You are viewing a plain text version of this content. The canonical link for it is here.
Posted to issues@calcite.apache.org by "Thomas Rebele (Jira)" <ji...@apache.org> on 2020/09/28 16:05:00 UTC

[jira] [Comment Edited] (CALCITE-4264) The query planner should take CPU cost into account

    [ https://issues.apache.org/jira/browse/CALCITE-4264?page=com.atlassian.jira.plugin.system.issuetabpanels:comment-tabpanel&focusedCommentId=17203325#comment-17203325 ] 

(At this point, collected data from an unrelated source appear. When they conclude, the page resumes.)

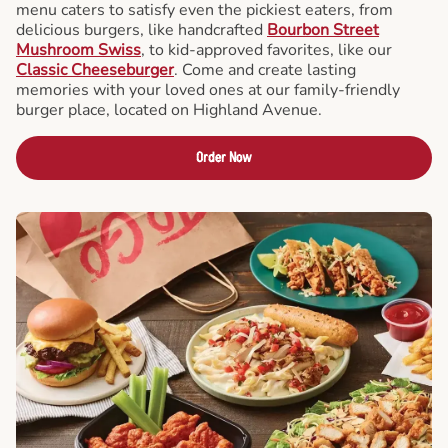
menu caters to satisfy even the pickiest eaters, from
delicious burgers, like handcrafted
Bourbon Street
Mushroom Swiss
, to kid-approved favorites, like our
Classic Cheeseburger
. Come and create lasting
memories with your loved ones at our family-friendly
burger place, located on Highland Avenue.
Order Now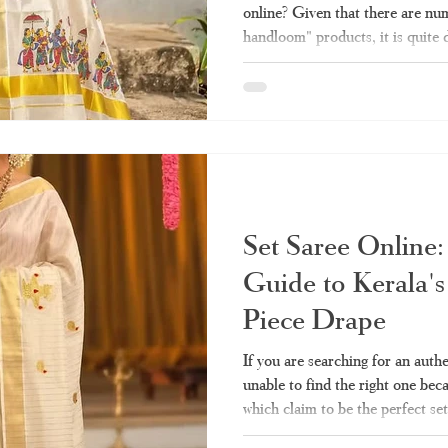
online? Given that there are num
handloom" products, it is quite 
sells the authentic one and whic
made stuff. Here we take you thr
need before making any purchas
Haradhi. Why Has Kerala Sare
Popular? Conventionally, purcha
Set Saree Online:
Guide to Kerala's
Piece Drape
If you are searching for an auth
unable to find the right one bec
which claim to be the perfect set
quality and authenticity, then y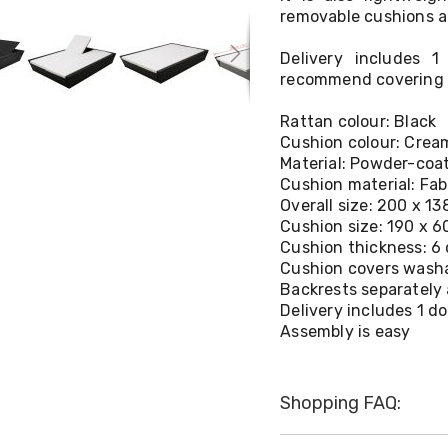
removable cushions a
Delivery includes 
recommend covering t
Rattan colour: Black
Cushion colour: Crea
Material: Powder-coa
Cushion material: Fab
Overall size: 200 x 13
Cushion size: 190 x 6
Cushion thickness: 6
Cushion covers wash
Backrests separately 
Delivery includes 1 
Assembly is easy
Shopping FAQ: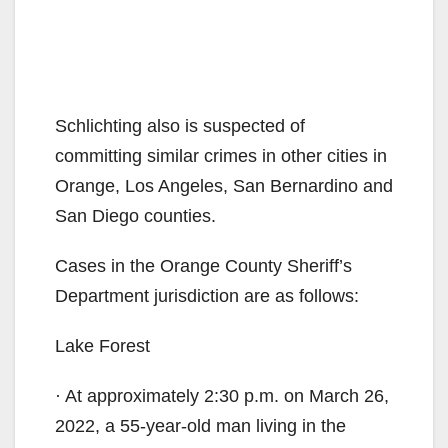
Schlichting also is suspected of
committing similar crimes in other cities in
Orange, Los Angeles, San Bernardino and
San Diego counties.
Cases in the Orange County Sheriff’s
Department jurisdiction are as follows:
Lake Forest
· At approximately 2:30 p.m. on March 26,
2022, a 55-year-old man living in the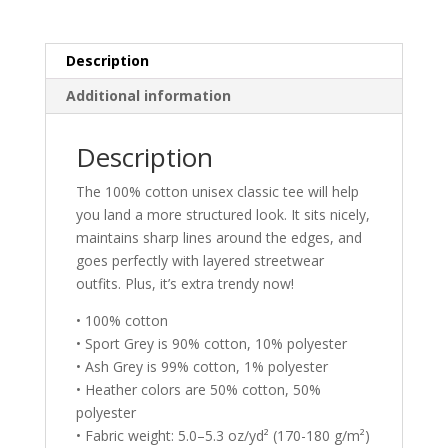
t
i
v
Description
e
Additional information
:
Description
The 100% cotton unisex classic tee will help
you land a more structured look. It sits nicely,
maintains sharp lines around the edges, and
goes perfectly with layered streetwear
outfits. Plus, it’s extra trendy now!
• 100% cotton
• Sport Grey is 90% cotton, 10% polyester
• Ash Grey is 99% cotton, 1% polyester
• Heather colors are 50% cotton, 50%
polyester
• Fabric weight: 5.0–5.3 oz/yd² (170-180 g/m²)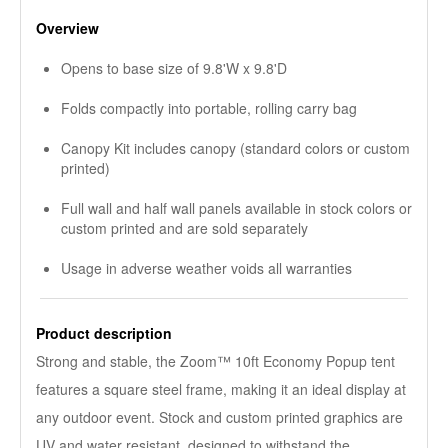
Overview
Opens to base size of 9.8'W x 9.8'D
Folds compactly into portable, rolling carry bag
Canopy Kit includes canopy (standard colors or custom
printed)
Full wall and half wall panels available in stock colors or
custom printed and are sold separately
Usage in adverse weather voids all warranties
Product description
Strong and stable, the Zoom™ 10ft Economy Popup tent
features a square steel frame, making it an ideal display at
any outdoor event. Stock and custom printed graphics are
UV and water resistant, designed to withstand the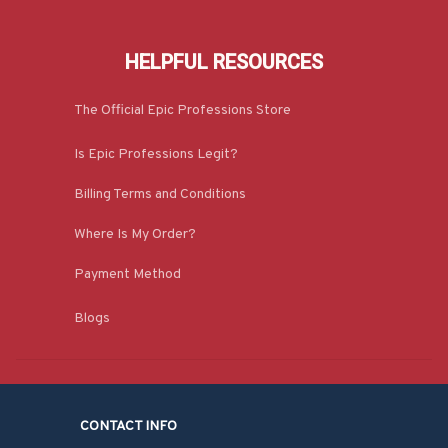
HELPFUL RESOURCES
The Official Epic Professions Store
Is Epic Professions Legit?
Billing Terms and Conditions
Where Is My Order?
Payment Method
Blogs
CONTACT INFO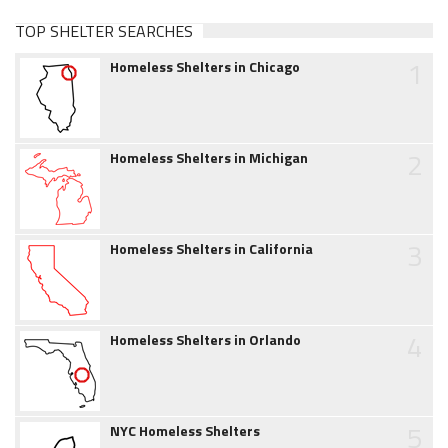
TOP SHELTER SEARCHES
1
Homeless Shelters in Chicago
2
Homeless Shelters in Michigan
3
Homeless Shelters in California
4
Homeless Shelters in Orlando
5
NYC Homeless Shelters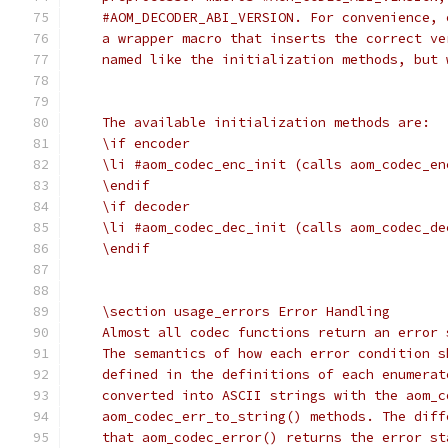
    #AOM_DECODER_ABI_VERSION. For convenience, 
    a wrapper macro that inserts the correct ve
    named like the initialization methods, but 
    The available initialization methods are:
    \if encoder
    \li #aom_codec_enc_init (calls aom_codec_en
    \endif
    \if decoder
    \li #aom_codec_dec_init (calls aom_codec_de
    \endif
    \section usage_errors Error Handling
    Almost all codec functions return an error 
    The semantics of how each error condition s
    defined in the definitions of each enumerat
    converted into ASCII strings with the aom_c
    aom_codec_err_to_string() methods. The diff
    that aom_codec_error() returns the error st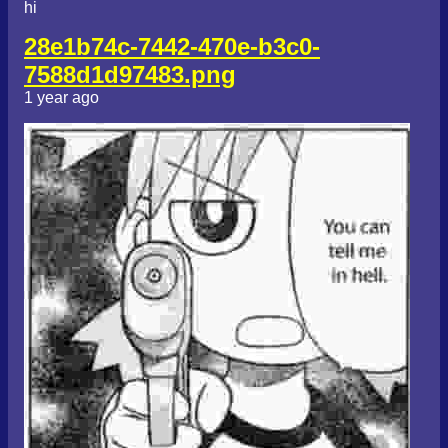
hi
28e1b74c-7442-470e-b3c0-
7588d1d97483.png
1 year ago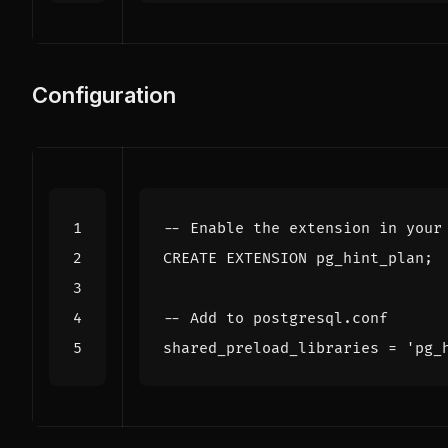
Configuration
CREATE
EXTENSION
pg_hint_plan
;
shared_preload_libraries
=
'pg_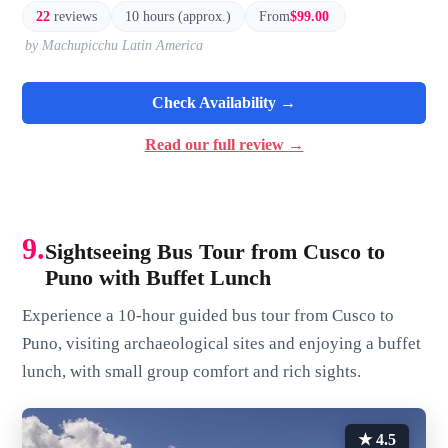
22
reviews
10 hours (approx.)
From
$99.00
by Machupicchu Latin America
Check Availability →
Read our full review →
9.
Sightseeing Bus Tour from Cusco to
Puno with Buffet Lunch
Experience a 10-hour guided bus tour from Cusco to
Puno, visiting archaeological sites and enjoying a buffet
lunch, with small group comfort and rich sights.
★ 4.5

Thomas Rebele edited comment on CALCITE-4264 at 9/28/20, 4:04 PM:
------------------------------------------------------------------

I implemented the proposal and run the tests. It improves some plans slightly. The order of a sort and project is arranged in a way, so that the sort is applied to the input with the fewest columns. This is because the CPU cost of sort takes the number of columns into account. A pull request is available.

Edit: [~vladimirsitnikov], as I understand the rowCost, it specifies how many rows are read from the input. Both Limit(Sort(...)) and LimitSort(...) need to read the whole input, as the last row might be part of the result. So the rowCost should be the same for both.


was (Author: thomas.rebele):
I implemented the proposal and run the tests. It improves some plans slightly. The order of a sort and project is arranged in a way, so that the sort is applied to the input with the fewest columns. This is because the CPU cost of sort takes the number of columns into account. A pull request is available.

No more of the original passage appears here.